#### Exercise prompt
Only the pictures are to be dropped; return all other data below exactly.

Extracted page text data:
"""
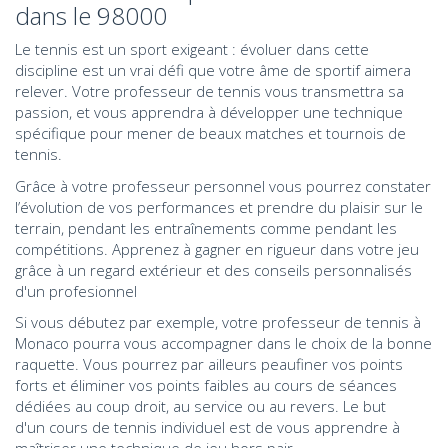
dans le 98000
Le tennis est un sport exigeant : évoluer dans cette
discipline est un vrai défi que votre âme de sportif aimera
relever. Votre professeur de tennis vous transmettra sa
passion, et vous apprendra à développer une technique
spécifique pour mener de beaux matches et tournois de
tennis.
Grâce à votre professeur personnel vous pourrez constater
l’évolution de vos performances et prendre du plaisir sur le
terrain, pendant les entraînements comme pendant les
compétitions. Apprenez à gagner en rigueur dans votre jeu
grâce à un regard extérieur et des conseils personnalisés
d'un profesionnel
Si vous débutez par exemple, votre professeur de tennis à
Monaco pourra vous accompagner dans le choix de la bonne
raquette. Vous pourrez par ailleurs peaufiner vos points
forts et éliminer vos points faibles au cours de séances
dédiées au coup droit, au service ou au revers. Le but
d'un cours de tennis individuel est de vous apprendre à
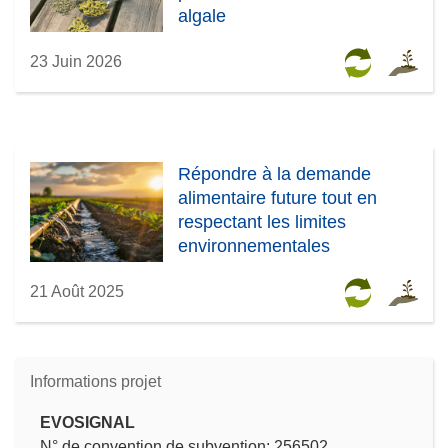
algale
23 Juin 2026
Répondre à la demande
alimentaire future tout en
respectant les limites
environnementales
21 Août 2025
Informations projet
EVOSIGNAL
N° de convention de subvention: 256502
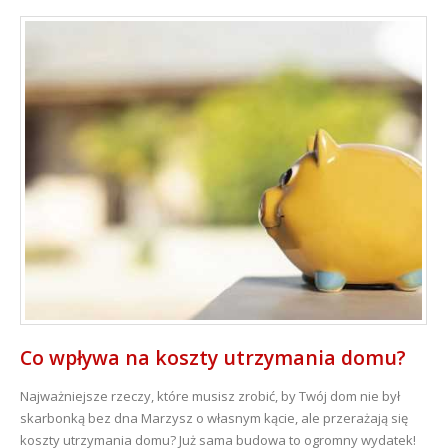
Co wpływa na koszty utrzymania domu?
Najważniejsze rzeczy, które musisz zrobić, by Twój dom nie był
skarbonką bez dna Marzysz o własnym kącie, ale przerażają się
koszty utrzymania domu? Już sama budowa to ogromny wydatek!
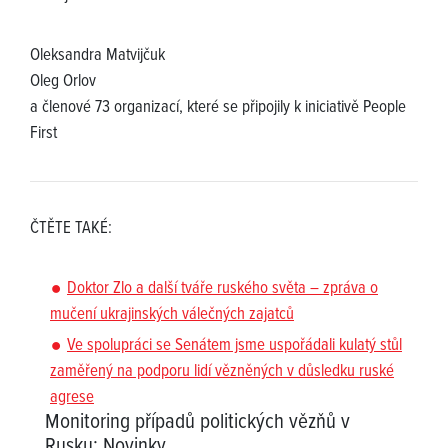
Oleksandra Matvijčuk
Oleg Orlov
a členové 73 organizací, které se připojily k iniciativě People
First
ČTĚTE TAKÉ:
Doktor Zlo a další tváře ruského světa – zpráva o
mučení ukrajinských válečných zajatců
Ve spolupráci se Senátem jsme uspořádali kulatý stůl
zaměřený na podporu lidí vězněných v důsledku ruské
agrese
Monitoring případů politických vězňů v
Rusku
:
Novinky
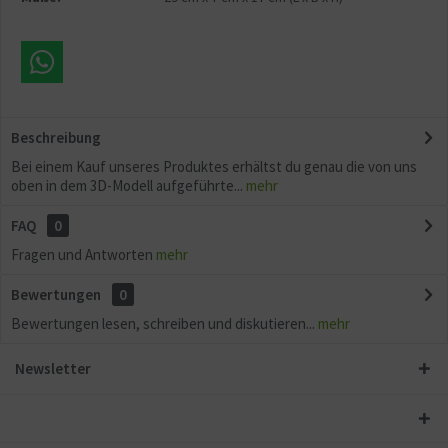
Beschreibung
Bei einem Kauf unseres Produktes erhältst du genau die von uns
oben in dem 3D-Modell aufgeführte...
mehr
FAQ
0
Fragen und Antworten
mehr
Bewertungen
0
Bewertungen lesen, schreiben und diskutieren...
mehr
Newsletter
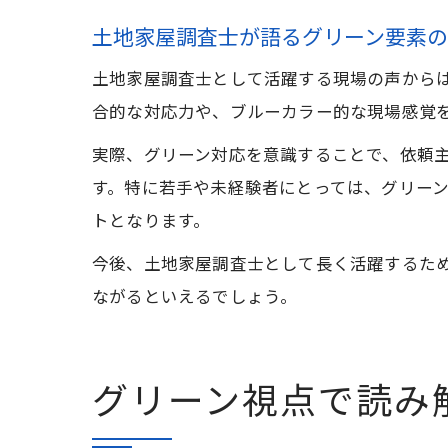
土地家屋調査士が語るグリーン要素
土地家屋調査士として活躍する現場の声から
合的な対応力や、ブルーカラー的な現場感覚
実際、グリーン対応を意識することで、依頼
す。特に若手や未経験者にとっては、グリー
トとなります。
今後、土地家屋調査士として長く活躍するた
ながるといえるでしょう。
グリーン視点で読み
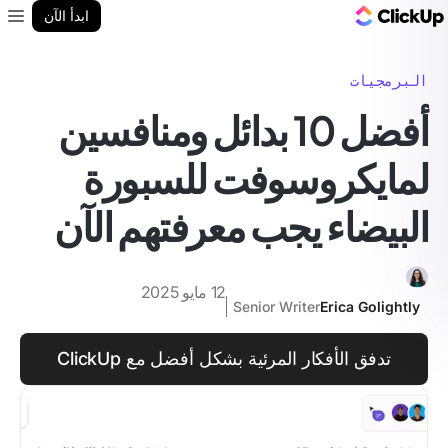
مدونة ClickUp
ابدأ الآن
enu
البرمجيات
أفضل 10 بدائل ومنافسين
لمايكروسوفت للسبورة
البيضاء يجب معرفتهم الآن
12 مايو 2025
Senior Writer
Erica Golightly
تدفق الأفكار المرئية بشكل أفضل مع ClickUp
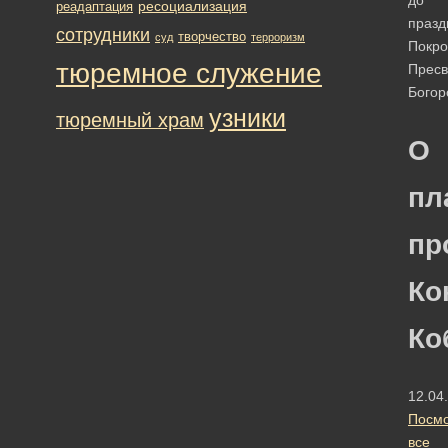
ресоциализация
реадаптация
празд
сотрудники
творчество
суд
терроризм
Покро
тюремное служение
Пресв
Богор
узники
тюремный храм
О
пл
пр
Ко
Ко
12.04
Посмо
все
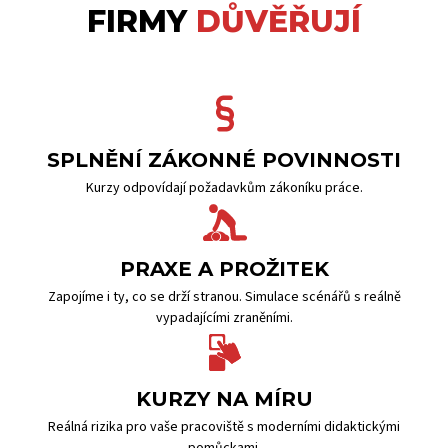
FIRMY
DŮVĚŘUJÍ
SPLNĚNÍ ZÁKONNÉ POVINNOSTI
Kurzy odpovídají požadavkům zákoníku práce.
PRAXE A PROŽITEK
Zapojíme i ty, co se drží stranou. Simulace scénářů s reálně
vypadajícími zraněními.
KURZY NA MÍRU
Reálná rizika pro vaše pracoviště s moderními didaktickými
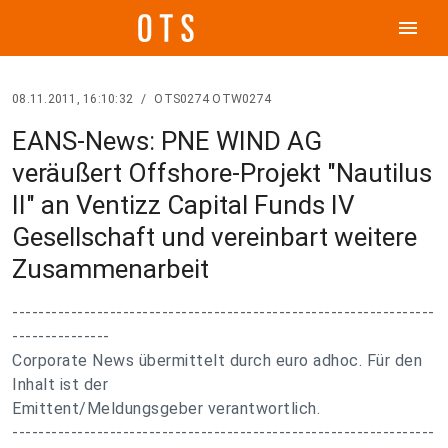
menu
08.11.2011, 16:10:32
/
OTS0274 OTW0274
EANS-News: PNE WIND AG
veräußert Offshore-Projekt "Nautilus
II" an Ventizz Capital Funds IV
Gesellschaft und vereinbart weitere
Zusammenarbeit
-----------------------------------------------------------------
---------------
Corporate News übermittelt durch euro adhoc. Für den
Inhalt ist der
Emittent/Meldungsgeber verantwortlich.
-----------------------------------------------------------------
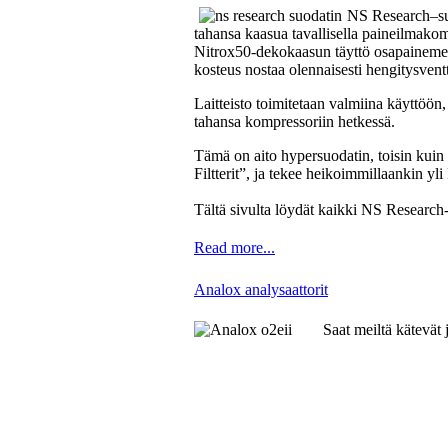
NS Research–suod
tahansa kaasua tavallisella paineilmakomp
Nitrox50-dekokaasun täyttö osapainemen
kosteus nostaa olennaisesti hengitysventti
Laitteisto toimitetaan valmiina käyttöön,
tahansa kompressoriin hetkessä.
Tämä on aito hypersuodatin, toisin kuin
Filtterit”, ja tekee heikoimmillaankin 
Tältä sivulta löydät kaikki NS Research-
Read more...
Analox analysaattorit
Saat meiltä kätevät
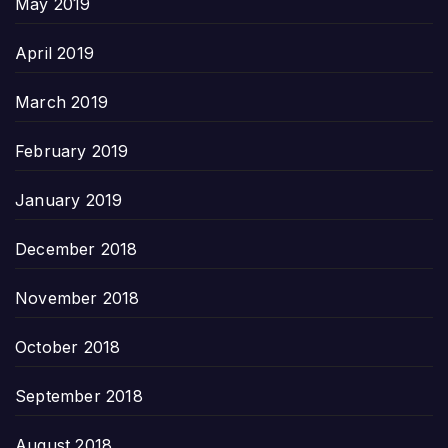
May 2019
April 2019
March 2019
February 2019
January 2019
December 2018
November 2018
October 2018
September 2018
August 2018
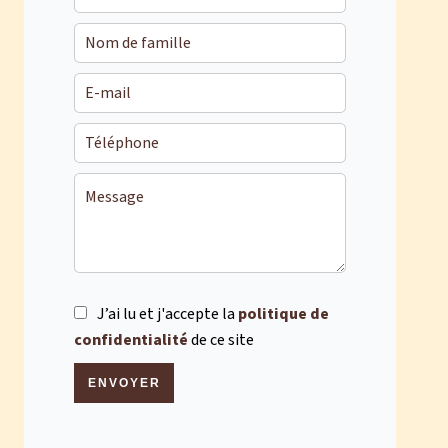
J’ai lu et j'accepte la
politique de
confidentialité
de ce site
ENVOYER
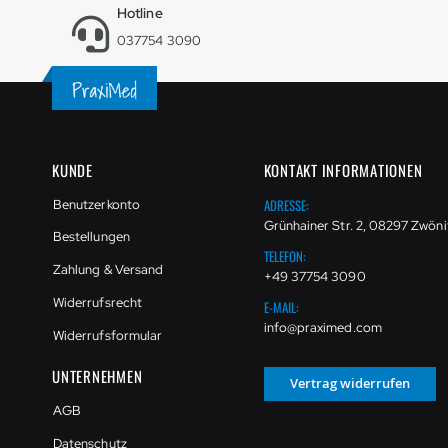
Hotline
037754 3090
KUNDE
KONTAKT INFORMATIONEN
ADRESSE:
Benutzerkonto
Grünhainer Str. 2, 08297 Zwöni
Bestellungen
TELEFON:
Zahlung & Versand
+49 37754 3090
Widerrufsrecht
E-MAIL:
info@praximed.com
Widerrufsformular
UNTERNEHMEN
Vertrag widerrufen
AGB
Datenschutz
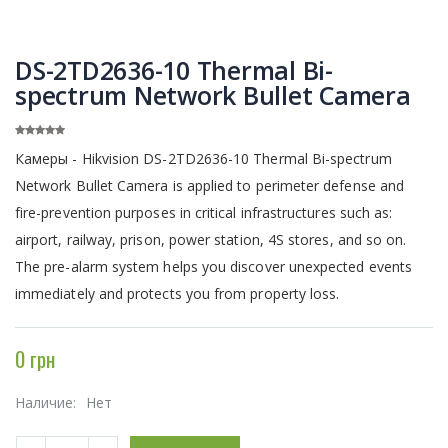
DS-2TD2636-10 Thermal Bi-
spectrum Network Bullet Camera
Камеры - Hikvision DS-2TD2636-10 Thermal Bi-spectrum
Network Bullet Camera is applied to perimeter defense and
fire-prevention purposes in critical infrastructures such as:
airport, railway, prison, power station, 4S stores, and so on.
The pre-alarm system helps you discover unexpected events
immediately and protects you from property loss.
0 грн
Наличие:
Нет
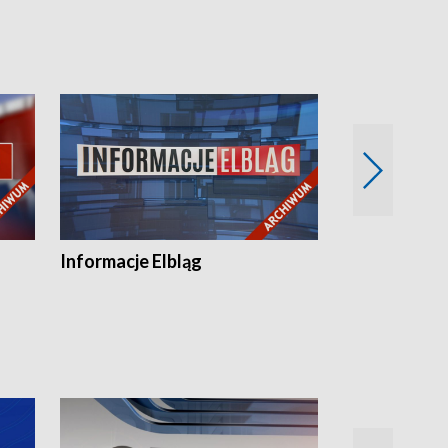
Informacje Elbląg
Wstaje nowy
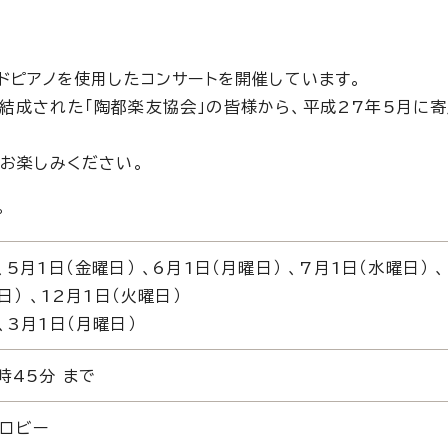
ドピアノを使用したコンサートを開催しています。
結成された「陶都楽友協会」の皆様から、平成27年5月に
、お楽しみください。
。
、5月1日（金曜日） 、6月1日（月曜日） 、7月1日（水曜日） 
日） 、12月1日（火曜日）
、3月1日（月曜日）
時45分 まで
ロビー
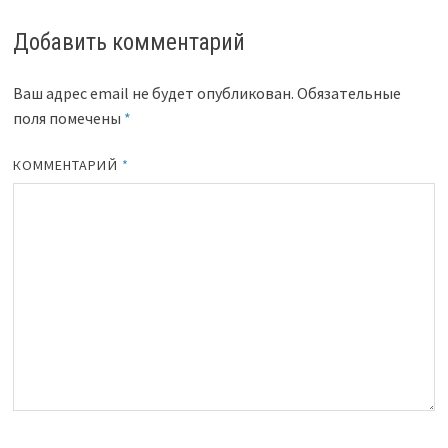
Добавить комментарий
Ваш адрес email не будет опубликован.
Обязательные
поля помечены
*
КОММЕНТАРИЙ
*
"""
#### Final answer
dans le 98000
Le tennis est un sport exigeant : évoluer dans cette
discipline est un vrai défi que votre âme de sportif aimera
relever. Votre professeur de tennis vous transmettra sa
passion, et vous apprendra à développer une technique
spécifique pour mener de beaux matches et tournois de
tennis.
Grâce à votre professeur personnel vous pourrez constater
l’évolution de vos performances et prendre du plaisir sur le
terrain, pendant les entraînements comme pendant les
compétitions. Apprenez à gagner en rigueur dans votre jeu
grâce à un regard extérieur et des conseils personnalisés
d'un profesionnel
Si vous débutez par exemple, votre professeur de tennis à
Monaco pourra vous accompagner dans le choix de la bonne
raquette. Vous pourrez par ailleurs peaufiner vos points
forts et éliminer vos points faibles au cours de séances
dédiées au coup droit, au service ou au revers. Le but
d'un cours de tennis individuel est de vous apprendre à
algale
23 Juin 2026
Répondre à la demande
alimentaire future tout en
respectant les limites
environnementales
21 Août 2025
Informations projet
EVOSIGNAL
N° de convention de subvention: 256502
Co wpływa na koszty utrzymania domu?
Najważniejsze rzeczy, które musisz zrobić, by Twój dom nie był
skarbonką bez dna Marzysz o własnym kącie, ale przerażają się
koszty utrzymania domu? Już sama budowa to ogromny wydatek!
Oleksandra Matvijčuk
Oleg Orlov
a členové 73 organizací, které se připojily k iniciativě People
First
ČTĚTE TAKÉ:
Doktor Zlo a další tváře ruského světa – zpráva o
mučení ukrajinských válečných zajatců
Ve spolupráci se Senátem jsme uspořádali kulatý stůl
zaměřený na podporu lidí vězněných v důsledku ruské
agrese
Monitoring případů politických vězňů v
Rusku
:
Novinky
Beschreibung
Bei einem Kauf unseres Produktes erhältst du genau die von uns
oben in dem 3D-Modell aufgeführte...
mehr
FAQ
0
Fragen und Antworten
mehr
Bewertungen
0
Bewertungen lesen, schreiben und diskutieren...
mehr
Newsletter
土地家屋調査士が語るグリーン要素
土地家屋調査士として活躍する現場の声から
合的な対応力や、ブルーカラー的な現場感覚
実際、グリーン対応を意識することで、依頼
す。特に若手や未経験者にとっては、グリー
トとなります。
今後、土地家屋調査士として長く活躍するた
ながるといえるでしょう。
グリーン視点で読み
مدونة ClickUp
ابدأ الآن
enu
البرمجيات
أفضل 10 بدائل ومنافسين
لمايكروسوفت للسبورة
البيضاء يجب معرفتهم الآن
12 مايو 2025
Senior Writer
Erica Golightly
تدفق الأفكار المرئية بشكل أفضل مع ClickUp
ресоциализация
реадаптация
празд
сотрудники
творчество
суд
терроризм
Покро
тюремное служение
Пресв
Богор
узники
тюремный храм
О
пл
пр
Ко
Ко
12.04
Посмо
все
FIRMY
DŮVĚŘUJÍ
SPLNĚNÍ ZÁKONNÉ POVINNOSTI
Kurzy odpovídají požadavkům zákoníku práce.
PRAXE A PROŽITEK
Zapojíme i ty, co se drží stranou. Simulace scénářů s reálně
vypadajícími zraněními.
KURZY NA MÍRU
Reálná rizika pro vaše pracoviště s moderními didaktickými
menu
08.11.2011, 16:10:32
/
OTS0274 OTW0274
EANS-News: PNE WIND AG
veräußert Offshore-Projekt "Nautilus
II" an Ventizz Capital Funds IV
Gesellschaft und vereinbart weitere
Zusammenarbeit
-----------------------------------------------------------------
---------------
Corporate News übermittelt durch euro adhoc. Für den
Inhalt ist der
Emittent/Meldungsgeber verantwortlich.
-----------------------------------------------------------------
NS Research–suod
tahansa kaasua tavallisella paineilmakomp
Nitrox50-dekokaasun täyttö osapainemen
kosteus nostaa olennaisesti hengitysventti
Laitteisto toimitetaan valmiina käyttöön,
tahansa kompressoriin hetkessä.
Tämä on aito hypersuodatin, toisin kuin
Filtterit”, ja tekee heikoimmillaankin 
Tältä sivulta löydät kaikki NS Research-
Read more...
Analox analysaattorit
Saat meiltä kätevät
May 2019
April 2019
March 2019
February 2019
January 2019
December 2018
November 2018
October 2018
September 2018
August 2018
J’ai lu et j'accepte la
politique de
confidentialité
de ce site
ENVOYER
Hotline
037754 3090
KUNDE
KONTAKT INFORMATIONEN
ADRESSE:
Benutzerkonto
Grünhainer Str. 2, 08297 Zwöni
Bestellungen
TELEFON:
Zahlung & Versand
+49 37754 3090
Widerrufsrecht
E-MAIL:
info@praximed.com
Widerrufsformular
UNTERNEHMEN
Vertrag widerrufen
AGB
Datenschutz
DS-2TD2636-10 Thermal Bi-
spectrum Network Bullet Camera
Камеры - Hikvision DS-2TD2636-10 Thermal Bi-spectrum
Network Bullet Camera is applied to perimeter defense and
fire-prevention purposes in critical infrastructures such as:
airport, railway, prison, power station, 4S stores, and so on.
The pre-alarm system helps you discover unexpected events
immediately and protects you from property loss.
0 грн
Наличие:
Нет
Informacje Elbląg
Wstaje nowy
ドピアノを使用したコンサートを開催しています。
結成された「陶都楽友協会」の皆様から、平成27年5月に
、お楽しみください。
。
、5月1日（金曜日） 、6月1日（月曜日） 、7月1日（水曜日） 
日） 、12月1日（火曜日）
、3月1日（月曜日）
時45分 まで
ロビー
Добавить комментарий
Ваш адрес email не будет опубликован.
Обязательные
поля помечены
*
КОММЕНТАРИЙ
*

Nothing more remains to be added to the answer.